WHAT YOU SHOULD DO> Give the lines below again exactly, starting with the line that holds "activité minimale de" and going on through the line that holds "mensuelles.".

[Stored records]
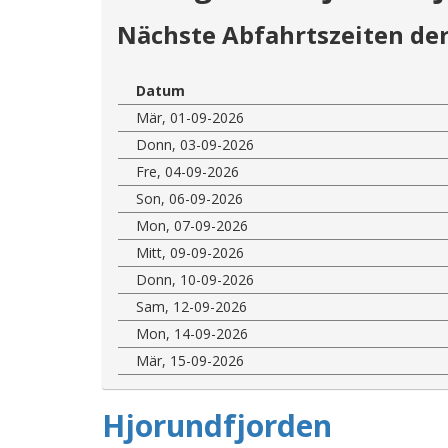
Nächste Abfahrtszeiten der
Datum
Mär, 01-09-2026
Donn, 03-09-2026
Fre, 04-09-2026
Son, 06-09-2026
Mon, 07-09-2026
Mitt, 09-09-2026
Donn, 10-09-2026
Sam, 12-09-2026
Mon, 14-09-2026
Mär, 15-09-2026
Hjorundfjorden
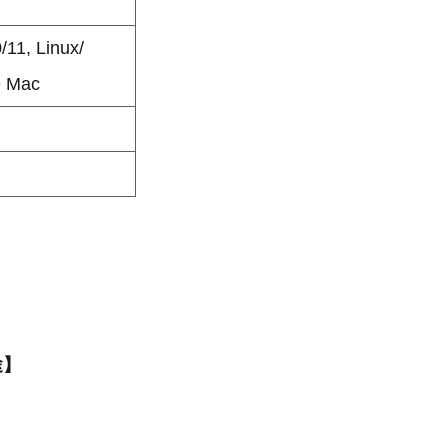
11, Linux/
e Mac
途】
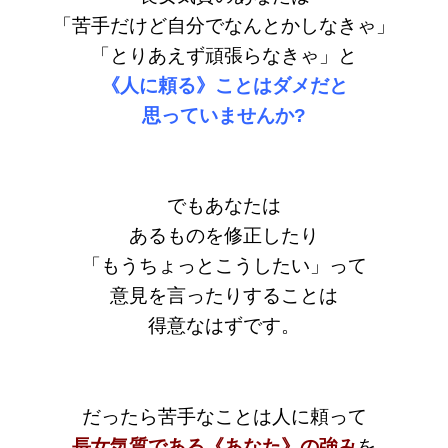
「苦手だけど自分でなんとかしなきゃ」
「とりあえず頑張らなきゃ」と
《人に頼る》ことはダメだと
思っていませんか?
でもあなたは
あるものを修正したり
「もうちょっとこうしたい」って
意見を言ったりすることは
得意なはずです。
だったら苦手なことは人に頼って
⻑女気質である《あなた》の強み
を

* * *

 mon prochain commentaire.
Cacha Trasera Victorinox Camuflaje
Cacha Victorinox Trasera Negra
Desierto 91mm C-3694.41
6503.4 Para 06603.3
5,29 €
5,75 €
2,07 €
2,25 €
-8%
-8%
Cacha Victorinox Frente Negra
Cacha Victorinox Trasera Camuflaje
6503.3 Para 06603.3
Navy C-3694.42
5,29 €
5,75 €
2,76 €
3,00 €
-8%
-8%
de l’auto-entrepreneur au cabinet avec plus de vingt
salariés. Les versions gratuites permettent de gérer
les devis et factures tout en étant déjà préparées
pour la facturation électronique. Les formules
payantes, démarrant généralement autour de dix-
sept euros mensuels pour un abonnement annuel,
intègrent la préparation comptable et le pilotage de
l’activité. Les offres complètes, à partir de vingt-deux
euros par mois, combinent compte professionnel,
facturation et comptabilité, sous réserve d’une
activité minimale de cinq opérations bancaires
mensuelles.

==

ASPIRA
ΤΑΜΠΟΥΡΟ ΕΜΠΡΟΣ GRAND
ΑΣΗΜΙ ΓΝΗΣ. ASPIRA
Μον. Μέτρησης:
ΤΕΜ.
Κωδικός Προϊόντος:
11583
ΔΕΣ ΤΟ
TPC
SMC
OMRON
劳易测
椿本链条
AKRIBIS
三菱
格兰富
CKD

SOLUTION TO THIS EXERCISE>
activité minimale de cinq opérations bancaires
mensuelles.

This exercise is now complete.